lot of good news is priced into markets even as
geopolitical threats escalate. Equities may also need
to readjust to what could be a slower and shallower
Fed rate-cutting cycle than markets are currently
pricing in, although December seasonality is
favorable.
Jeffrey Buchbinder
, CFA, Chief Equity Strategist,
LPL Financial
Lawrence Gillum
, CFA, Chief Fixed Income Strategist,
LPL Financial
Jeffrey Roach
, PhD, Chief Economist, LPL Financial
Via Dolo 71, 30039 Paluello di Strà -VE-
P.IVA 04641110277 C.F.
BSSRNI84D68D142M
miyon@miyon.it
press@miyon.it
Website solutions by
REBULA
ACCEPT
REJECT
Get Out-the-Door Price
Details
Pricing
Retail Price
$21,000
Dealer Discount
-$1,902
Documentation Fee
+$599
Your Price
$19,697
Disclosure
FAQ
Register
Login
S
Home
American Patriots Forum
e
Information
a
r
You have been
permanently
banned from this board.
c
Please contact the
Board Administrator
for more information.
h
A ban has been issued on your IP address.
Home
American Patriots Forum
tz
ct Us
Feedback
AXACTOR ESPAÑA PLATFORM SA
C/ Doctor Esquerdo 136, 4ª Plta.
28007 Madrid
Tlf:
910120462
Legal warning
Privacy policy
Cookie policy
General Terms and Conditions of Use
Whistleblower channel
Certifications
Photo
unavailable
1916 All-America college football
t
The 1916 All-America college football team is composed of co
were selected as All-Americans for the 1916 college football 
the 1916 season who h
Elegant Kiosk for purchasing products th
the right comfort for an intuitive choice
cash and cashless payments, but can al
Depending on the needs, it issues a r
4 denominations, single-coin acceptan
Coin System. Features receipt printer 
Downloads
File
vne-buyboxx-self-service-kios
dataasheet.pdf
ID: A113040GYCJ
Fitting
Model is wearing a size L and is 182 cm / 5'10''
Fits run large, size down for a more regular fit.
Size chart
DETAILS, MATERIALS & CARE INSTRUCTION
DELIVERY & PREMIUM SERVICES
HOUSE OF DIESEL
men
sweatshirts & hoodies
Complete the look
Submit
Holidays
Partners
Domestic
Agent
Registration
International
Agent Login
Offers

* _What you will do_
Please reproduce the entire listing. Keep it identical.

* _Exercise result_
lot of good news is priced into markets even as
geopolitical threats escalate. Equities may also need
to readjust to what could be a slower and shallower
Fed rate-cutting cycle than markets are currently
pricing in, although December seasonality is
favorable.
Jeffrey Buchbinder
, CFA, Chief Equity Strategist,
LPL Financial
Lawrence Gillum
, CFA, Chief Fixed Income Strategist,
LPL Financial
Jeffrey Roach
, PhD, Chief Economist, LPL Financial
Via Dolo 71, 30039 Paluello di Strà -VE-
P.IVA 04641110277 C.F.
BSSRNI84D68D142M
miyon@miyon.it
press@miyon.it
Website solutions by
REBULA
ACCEPT
REJECT
Get Out-the-Door Price
Details
Pricing
Retail Price
$21,000
Dealer Discount
-$1,902
Documentation Fee
+$599
Your Price
$19,697
Disclosure
FAQ
Register
Login
S
Home
American Patriots Forum
e
Information
a
r
You have been
permanently
banned from this board.
c
Please contact the
Board Administrator
for more information.
h
A ban has been issued on your IP address.
Home
American Patriots Forum
tz
ct Us
Feedback
AXACTOR ESPAÑA PLATFORM SA
C/ Doctor Esquerdo 136, 4ª Plta.
28007 Madrid
Tlf:
910120462
Legal warning
Privacy policy
Cookie policy
General Terms and Conditions of Use
Whistleblower channel
Certifications
Photo
unavailable
1916 All-America college football
t
The 1916 All-America college football team is composed of co
were selected as All-Americans for the 1916 college football 
the 1916 season who h
Elegant Kiosk for purchasing products th
the right comfort for an intuitive choice
cash and cashless payments, but can al
Depending on the needs, it issues a r
4 denominations, single-coin acceptan
Coin System. Features receipt printer 
Downloads
File
vne-buyboxx-self-service-kios
dataasheet.pdf
ID: A113040GYCJ
Fitting
Model is wearing a size L and is 182 cm / 5'10''
Fits run large, size down for a more regular fit.
Size chart
DETAILS, MATERIALS & CARE INSTRUCTION
DELIVERY & PREMIUM SERVICES
HOUSE OF DIESEL
men
sweatshirts & hoodies
Complete the look
Submit
Holidays
Partners
Domestic
Agent
Registration
International
Agent Login
Offers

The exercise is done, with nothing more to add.